In Binnish’s main square, I watched a gathering of schoolchildren whoop and cheer as a group of young men in keffiyehs doused a Hezbollah flag in petrol and set it ablaze. An old man watching the scene referred to the party as “Hizb a-Shaytan” (the Party of the Devil). Anti-Iranian placards were also on display at demonstrations in Sarmin and Binnish. One of these depicted Iran as a crocodile whose jaws were being forced open by a figure bearing the flag of the Syrian revolution (which is the flag of the Syrian Republic prior to the foundation of the United Arab Republic in 1958).
Likewise, Russia has come in for its share of vilification. The demonstrations held across Syria each Friday take place under a particular slogan. On the Friday I was in Idlib Province, the slogan was “Russia is killing us.” Placards, banners, and chanting derided Russia for its arms supplies to the regime, and its UN Security Council efforts to prevent international condemnation of Assad and support of the rebels.
According to several accounts, Iranian and Hezbollah support of the regime goes beyond mere arms shipments and diplomatic intrigue.
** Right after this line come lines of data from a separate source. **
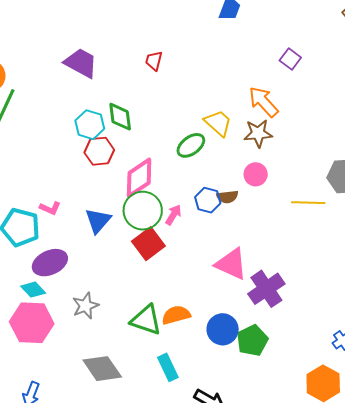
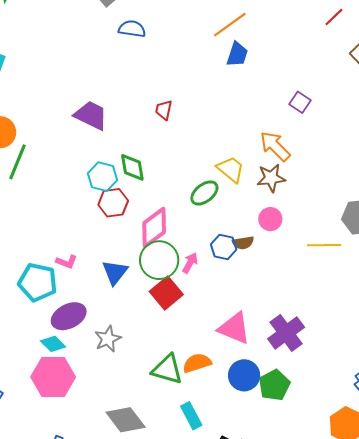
pink triangle: (231, 264) -> (234, 328), moved
gray star: (85, 306) -> (108, 339), moved

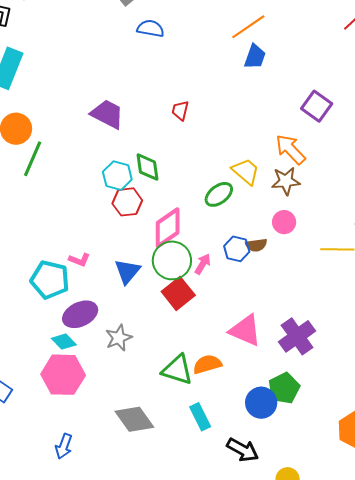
purple square: (300, 102) -> (317, 106), size x1.4
blue circle: (244, 375) -> (261, 403), moved

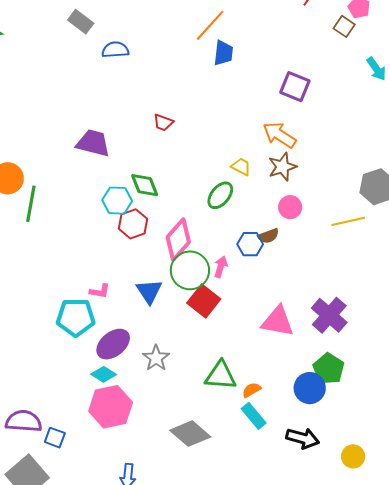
red trapezoid: (180, 110) -> (163, 123), turned -70
yellow trapezoid: (246, 171) -> (241, 167), size x0.7
orange semicircle: (207, 364) -> (252, 390), moved, size x0.7

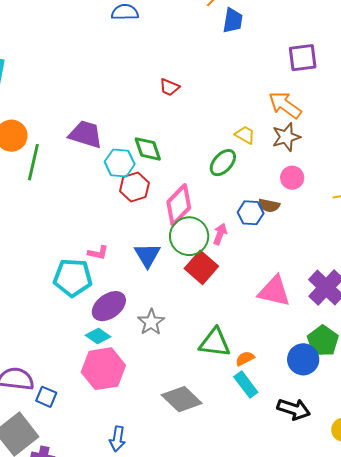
purple square: (295, 87) -> (303, 58), turned -32
purple trapezoid: (93, 143) -> (86, 134), moved
brown semicircle: (268, 236) -> (269, 205), turned 30

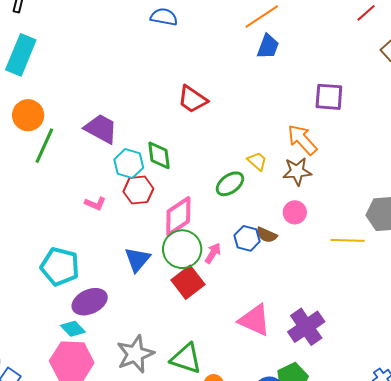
red trapezoid: (169, 87) -> (193, 99), size x1.5
pink L-shape: (98, 253) -> (95, 204), moved
gray star: (151, 322) -> (135, 354), moved, size x1.4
Binnish resident and opposition activist Muhya-din told me that men with Lebanese accents, who they presumed to be Hezbollah fighters, accompanied Assad’s army into Binnish when it made a large-scale incursion last October. In Sarmin, Lieutenant Khabir described how non-Arabic-speaking Iranian personnel accompanied his unit when it was ordered to suppress demonstrations in Deraa last summer. Khabir’s unit was told they were going to engage Israeli “infiltrators.” Captain Kurdi explained that Iran is involved in the struggle because the Syrian revolution threatens to “break the dream” of Iranian regional domination. The Iranians, said Kurdi, hoped to see the establishment of a contiguous chain of pro-Tehran states stretching from the Iranian border to the Mediterranean Sea, with Assad’s Syria connecting Iraq and Hezbollah-controlled Lebanon. “Iran’s project,” as Kurdi called it, “is easy to understand.” Kurdi also remarked that the revolution would remember its friends and its enemies alike. When the rebellion succeeds, he said, the new Syria will refuse to be Moscow’s “regional base” and “neither depend on, nor have relations with, nor take weapons from Russia.”
I left Idlib Province the way I came, via the mountains. Covered in mud from the crossing, we arrived back at the hotel in Antakya at 3 a.m. on a clear night, and drank Efes Pilsen beer to celebrate our return. What I saw in Syria was a young but authentic insurgent movement, developing in a mode well established by others before it and set to fight a long and costly war of attrition against a classically ruthless foe who will do anything to stay in power. The daunting forces of Assad’s dictatorship have already shown their capability in Homs and elsewhere, but the rebel fighters I encountered displayed the will and determination to take on those forces, despite limited weaponry and weak central authority. As Lieutenant Khabir in Sarmin put it to me, “The regime is fascist and criminal. We expect what happened in Homs to happen here. But even with our simple weapons, we’re ready to fight. Our morale is high. We don’t know how to run away.”
The insurgents believe that the international community as a whole is unconcerned with their fate. “The world has no eyes” was the way one activist put it to me. The crucial issue now is whether a rival international effort to counterbalance Russia, Iran, and Hezbollah’s outreach to Assad will come into being. If it does, and if this effort includes training and weaponry for the Free Syrian Army, then the rebel group has a chance to seriously challenge the regime and offer real protection to the Syrian people. If it does not, then scenes similar to those the world has seen in Homs, and far worse, are likely to be repeated across Syria in the months to come. The FSA in Idlib Province have vowed to fight to the end. Whether the next phase will see the beginning of the end for the Assad regime or a long and drawn-out guerrilla war, depends largely on the West. As of now, the latter course appears the more likely.